If everyone just dumped the tools, there is probably a mixture of organised and unorganised tools —this is your data lake. In a data lake, the data is a mixture of raw, unorganized, and in many cases unstructured, structured, and something in between data.
“If you don’t know where you are going, any road will take you there”
It's a common misconception that designing and implementing a database or data store of any kind is easy to do and could be done by any system admin. The reality is that this is simply not the case. A business's requirements must be properly identified, they must be translated into a suitable design and implemented with the business needs at the forefront, and then tested thoroughly. Should this not be done then you will be trying to constantly retrofit changes which could not only prove expensive but also may not be possible without large refactoring.
A database is a storage location that houses structured data.
Now to complicate this a little - you have 2 main types of databases; Relational and NoSQL.
NoSQL is a bit of a lazy term, in reality, these are just new technologies with completely different ideas to SQL databases.
If you take a typical work location, you will find you probably have information stored in many different ways:
Some stored in a file system or a cabinet
Some are dumped randomly on your desk in the form of document printouts, post-it notes, etc...
Some pinned to a board
Why do we do this? Because each kind of data has different properties and you need it for different purposes.
Your board is full of the data and you need quick access too (think a memory database like Memcached which is NoSql).
Your cabinet is full of data which you may rarely look at but it will be very important in the future. (Relational)
Your desk is full of the data you currently need quick access to, it's probably in many formats and there is probably no real order because if you ordered it would slow you down (document storage, i.e. NoSQL)
Just like you choose different storage methods for the different data on your desk, we use different storage methods for each kind of information on a computer system.
A relational database uses a structured query language (SQL). This is used for defining and manipulating data. SQL is very powerful, versatile, and widely used. This makes it an excellent choice and very good for complex analysis and structures that don’t change much once they have been defined.

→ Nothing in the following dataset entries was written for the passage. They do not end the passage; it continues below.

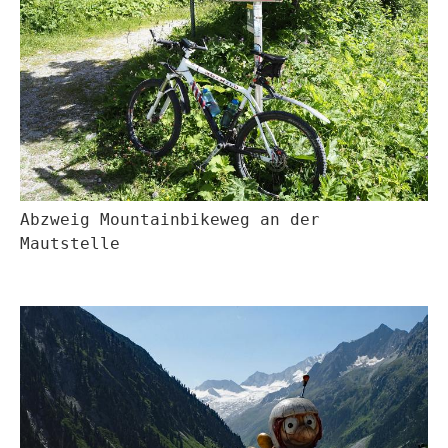
Abzweig Mountainbikeweg an der
Mautstelle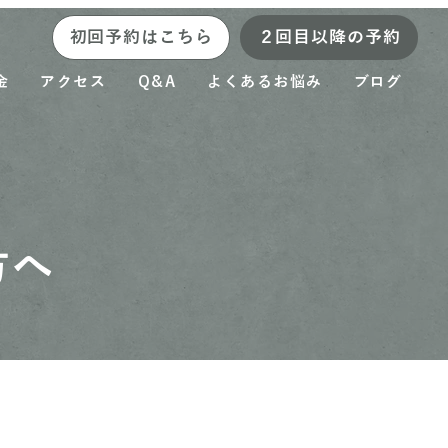
初回予約はこちら
２回目以降の予約
金
アクセス
Q&A
よくあるお悩み
ブログ
方へ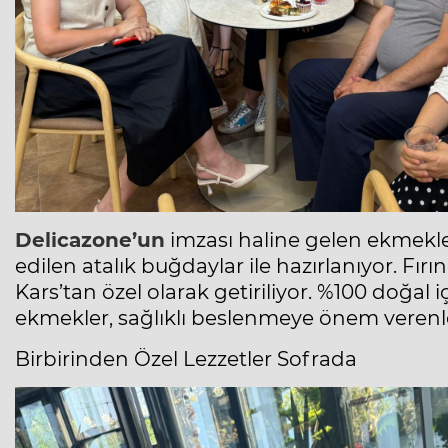
Delicazone’un
imzası haline gelen ekmekl
edilen atalık buğdaylar ile hazırlanıyor. Fırı
Kars’tan özel olarak getiriliyor. %100 doğal i
ekmekler, sağlıklı beslenmeye önem verenl
Birbirinden Özel Lezzetler Sofrada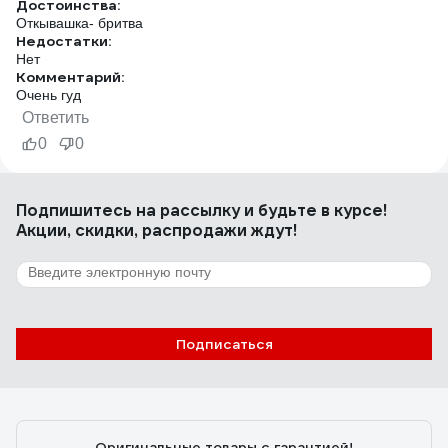
Достоинства:
Откывашка- бритва
Недостатки:
Нет
Комментарий:
Очень гуд
Ответить
0
0
Подпишитесь
на рассылку
и будьте в курсе!
Акции, скидки, распродажи ждут!
Подписаться
Оригинальные товары с гарантией!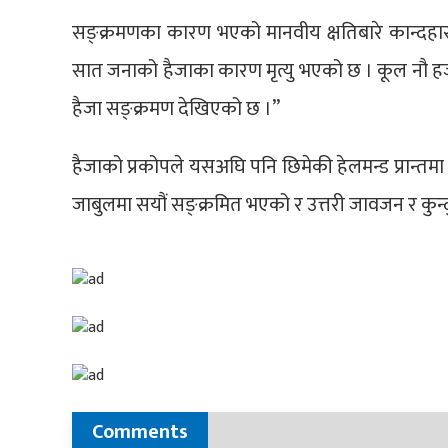
सङ्क्रमणका कारण भएको मानवीय क्षतिबारे कान्दहार
सात जनाको हैजाका कारण मृत्यु भएको छ । कूल नौ हजार
हैजा सङ्क्रमण देखिएको छ ।”
हैजाको प्रकोपले यसअघि पनि छिमेकी हेलमन्ड प्रान्त
जाबुलमा सयौं सङ्क्रमित भएको र उत्तरी जावजन र कुन्
Comments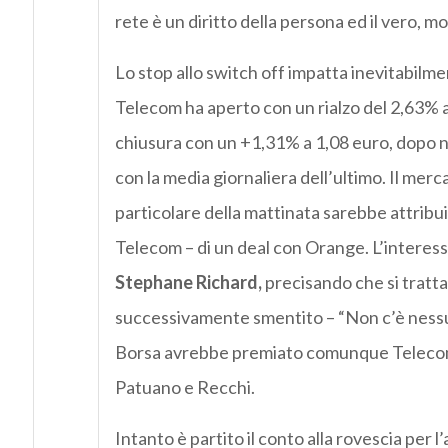
rete è un diritto della persona ed il vero, m
Lo stop allo switch off impatta inevitabilmente
Telecom ha aperto con un rialzo del 2,63% a 1
chiusura con un +1,31% a 1,08 euro, dopo nu
con la media giornaliera dell’ultimo. Il merc
particolare della mattinata sarebbe attribui
Telecom – di un deal con Orange. L’interes
Stephane Richard,
precisando che si tratta 
successivamente smentito – “Non c’è nessu
Borsa avrebbe premiato comunque Telecom co
Patuano e Recchi.
Intanto è partito il conto alla rovescia per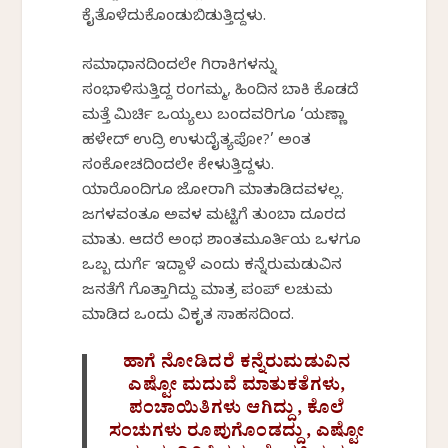
ಕೈತೊಳೆದುಕೊಂಡುಬಿಡುತ್ತಿದ್ದಳು.
ಸಮಾಧಾನದಿಂದಲೇ ಗಿರಾಕಿಗಳನ್ನು
ಸಂಭಾಳಿಸುತ್ತಿದ್ದ ರಂಗಮ್ಮ, ಹಿಂದಿನ ಬಾಕಿ ಕೊಡದೆ
ಮತ್ತೆ ಮಿರ್ಚಿ ಒಯ್ಯಲು ಬಂದವರಿಗೂ ‘ಯಣ್ಣಾ
ಹಳೇದ್ ಉದ್ರಿ ಉಳುದೈತ್ಯಪೋ?’ ಅಂತ
ಸಂಕೋಚದಿಂದಲೇ ಕೇಳುತ್ತಿದ್ದಳು.
ಯಾರೊಂದಿಗೂ ಜೋರಾಗಿ ಮಾತನಾಡಿದವಳಲ್ಲ.
ಜಗಳವಂತೂ ಅವಳ ಮಟ್ಟಿಗೆ ತುಂಬಾ ದೂರದ
ಮಾತು. ಆದರೆ ಅಂಥ ಶಾಂತಮೂರ್ತಿಯ ಒಳಗೂ
ಒಬ್ಬ ದುರ್ಗೆ ಇದ್ದಾಳೆ ಎಂದು ಕನ್ನೆರುಮಡುವಿನ
ಜನತೆಗೆ ಗೊತ್ತಾಗಿದ್ದು ಮಾತ್ರ ಪಂಪ್ ಲಚುಮ
ಮಾಡಿದ ಒಂದು ವಿಕೃತ ಸಾಹಸದಿಂದ.
ಹಾಗೆ ನೋಡಿದರೆ ಕನ್ನೆರುಮಡುವಿನ
ಎಷ್ಟೋ ಮದುವೆ ಮಾತುಕತೆಗಳು,
ಪಂಚಾಯಿತಿಗಳು ಆಗಿದ್ದು, ಕೊಲೆ
ಸಂಚುಗಳು ರೂಪುಗೊಂಡದ್ದು, ಎಷ್ಟೋ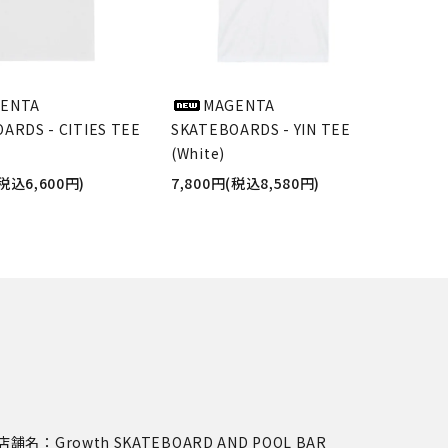
ENTA
MAGENTA
ARDS - CITIES TEE
SKATEBOARDS - YIN TEE
(White)
(税込6,600円)
7,800円(税込8,580円)
店舗名：Growth SKATEBOARD AND POOL BAR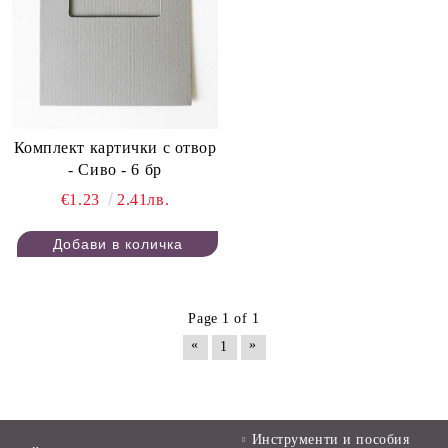
Комплект картички с отвор
- Сиво - 6 бр
€1.23
2.41лв.
Page 1 of 1
«
»
1
Инструменти и пособия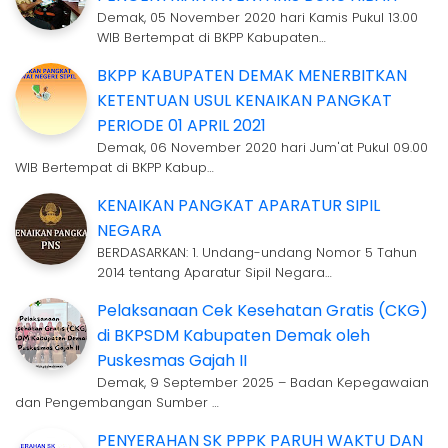
Demak, 05 November 2020 hari Kamis Pukul 13.00
WIB Bertempat di BKPP Kabupaten…
BKPP KABUPATEN DEMAK MENERBITKAN
KETENTUAN USUL KENAIKAN PANGKAT
PERIODE 01 APRIL 2021
Demak, 06 November 2020 hari Jum'at Pukul 09.00
WIB Bertempat di BKPP Kabup…
KENAIKAN PANGKAT APARATUR SIPIL
NEGARA
BERDASARKAN: 1. Undang-undang Nomor 5 Tahun
2014 tentang Aparatur Sipil Negara…
Pelaksanaan Cek Kesehatan Gratis (CKG)
di BKPSDM Kabupaten Demak oleh
Puskesmas Gajah II
Demak, 9 September 2025 – Badan Kepegawaian
dan Pengembangan Sumber …
PENYERAHAN SK PPPK PARUH WAKTU DAN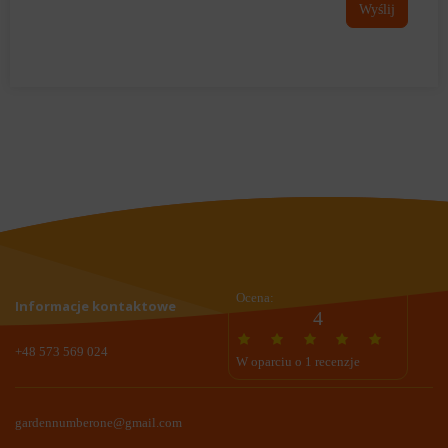
Wyślij
Ocena:
Informacje kontaktowe
4
+48 573 569 024
W oparciu o 1 recenzje
gardennumberone@gmail.com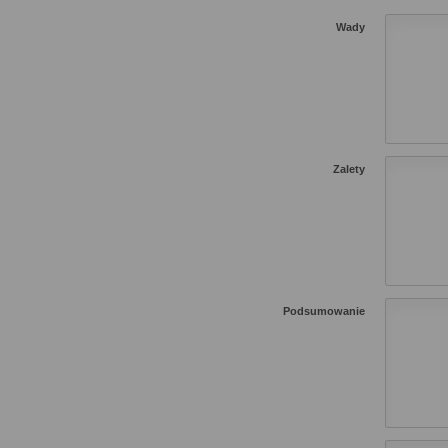
Wady
Zalety
Podsumowanie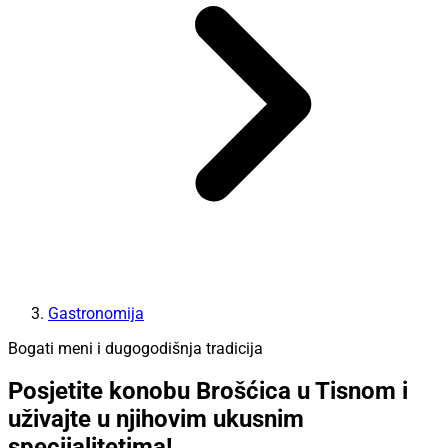
Gastronomija
Bogati meni i dugogodišnja tradicija
Posjetite konobu Brošćica u Tisnom i
uživajte u njihovim ukusnim
specijalitetima!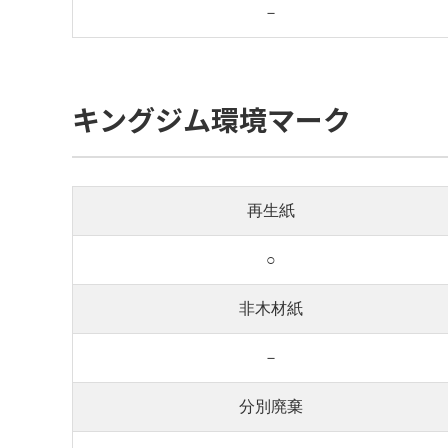
－
キングジム環境マーク
再生紙
○
非木材紙
－
分別廃棄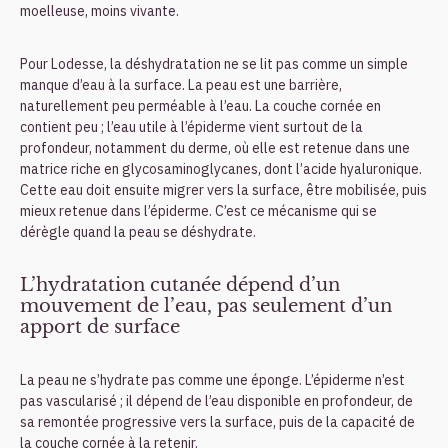
moelleuse, moins vivante.
Pour Lodesse, la déshydratation ne se lit pas comme un simple
manque d’eau à la surface. La peau est une barrière,
naturellement peu perméable à l’eau. La couche cornée en
contient peu ; l’eau utile à l’épiderme vient surtout de la
profondeur, notamment du derme, où elle est retenue dans une
matrice riche en glycosaminoglycanes, dont l’acide hyaluronique.
Cette eau doit ensuite migrer vers la surface, être mobilisée, puis
mieux retenue dans l’épiderme. C’est ce mécanisme qui se
dérègle quand la peau se déshydrate.
L’hydratation cutanée dépend d’un
mouvement de l’eau, pas seulement d’un
apport de surface
La peau ne s’hydrate pas comme une éponge. L’épiderme n’est
pas vascularisé ; il dépend de l’eau disponible en profondeur, de
sa remontée progressive vers la surface, puis de la capacité de
la couche cornée à la retenir.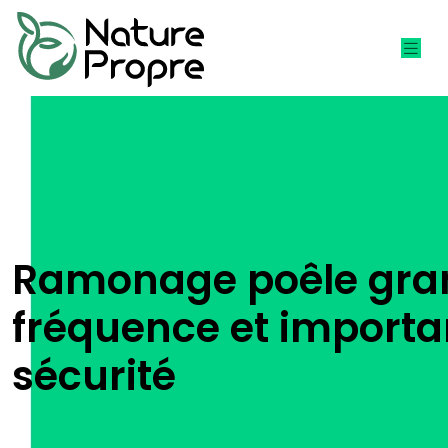
Ramonage poêle gran
fréquence et importa
sécurité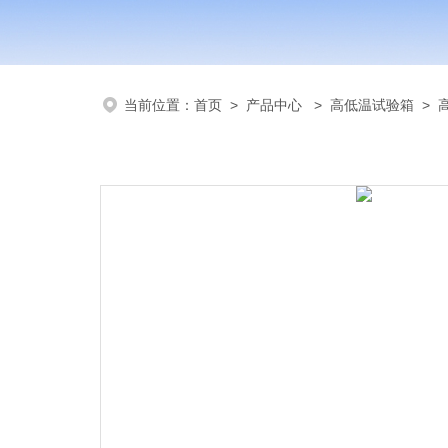
当前位置：
首页
>
产品中心
>
高低温试验箱
>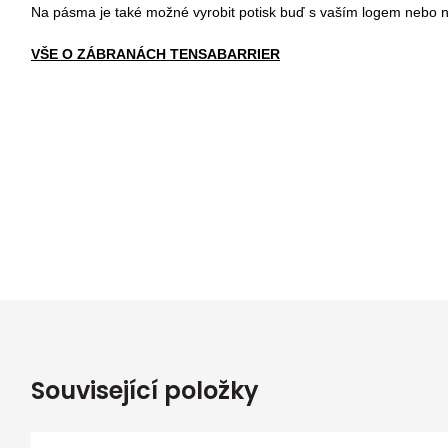
Na pásma je také možné vyrobit potisk buď s vaším logem nebo n
VŠE O ZÁBRANÁCH TENSABARRIER
Související položky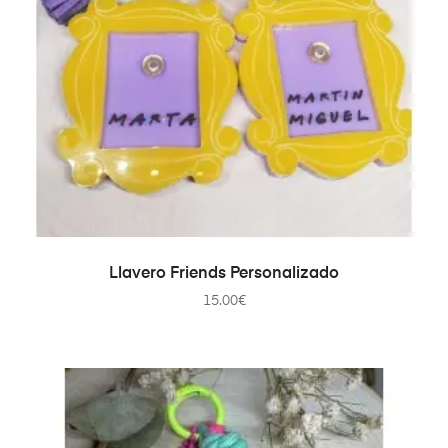
AÑADIR AL CARRITO
Llavero Friends Personalizado
15.00
€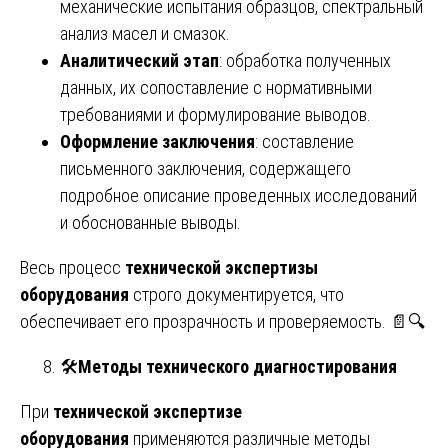
механические испытания образцов, спектральный
анализ масел и смазок.
Аналитический этап
: обработка полученных
данных, их сопоставление с нормативными
требованиями и формулирование выводов.
Оформление заключения
: составление
письменного заключения, содержащего
подробное описание проведенных исследований
и обоснованные выводы.
Весь процесс
технической экспертизы
оборудования
строго документируется, что
обеспечивает его прозрачность и проверяемость. 📄🔍
🛠️
Методы технического диагностирования
При
технической экспертизе
оборудования
применяются различные методы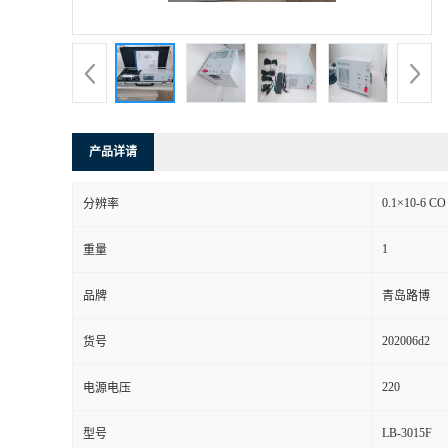
书
荣
誉
产品详请
联
0.1×10-6 CO
分辨率
系
1
重量
方
品牌
青岛路博
式
202006d2
货号
在
220
电源电压
LB-3015F
型号
线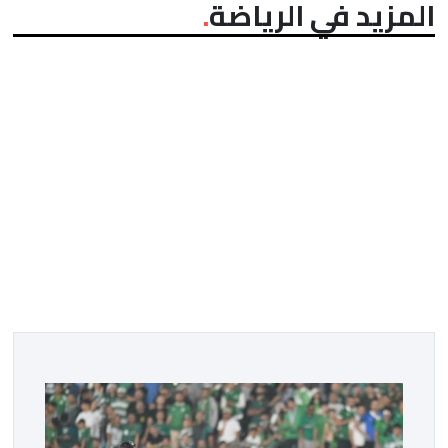
المزيد في الرياضة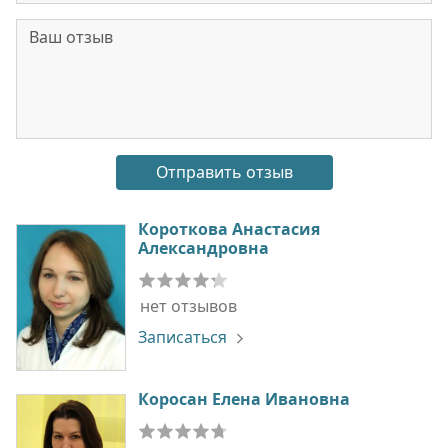
Короткова Анастасия
Александровна
нет отзывов
Записаться
Коросан Елена Ивановна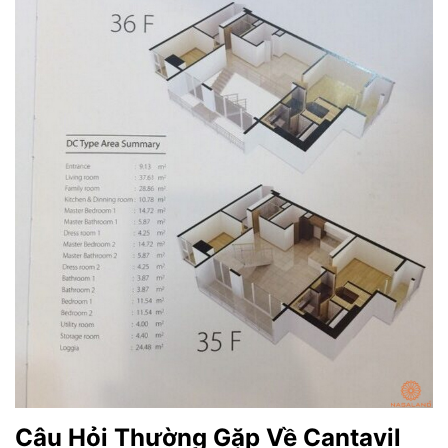
Câu Hỏi Thường Gặp Về Cantavil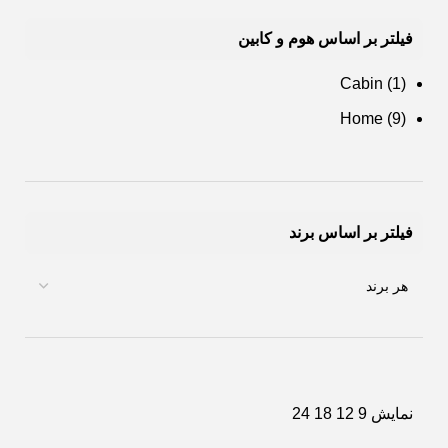
فیلتر بر اساس هوم و کابین
Cabin
(1)
Home
(9)
فیلتر بر اساس برند
نمایش
9
12
18
24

SQL can though be restrictive, it requires that you determine the structure of your data before you can even look at working with it. This requires significant upfront work and any changes in structure can be quite disruptive to your whole system.
NoSQL databases in contrast have dynamic schemas and store unstructured data. The data is stored in many different formats from column orientated to key-value. This flexibility means that in these systems you can create documents without first having to define their structure, syntax can be different between databases and you can also alter things without impacting everything else in the system.
Relational databases tend to be vertically scalable, which means you can increase the load a server can take by increasing things like CPU, Memory, Disk speed. NoSQL databases on the other hand are horizontally scalable. That means you can increase your load by splitting them across more servers (sharding). Think of it as adding more floors to the same building versus adding more buildings to a neighborhood. The problem is physics says you can only build so high, whereas you can build horizontally over a larger scale.
Here at Claranet, we deal with both relational and NoSQL databases.
Relational databases we are currently supporting are:
The NoSql databases we have experience in are:
Many of the larger Relational databases now also support NoSQL.
While a database stores real-time information about one particular part of your business, a data warehouse on the other hand pulls together data from many different sources for reporting and analysis.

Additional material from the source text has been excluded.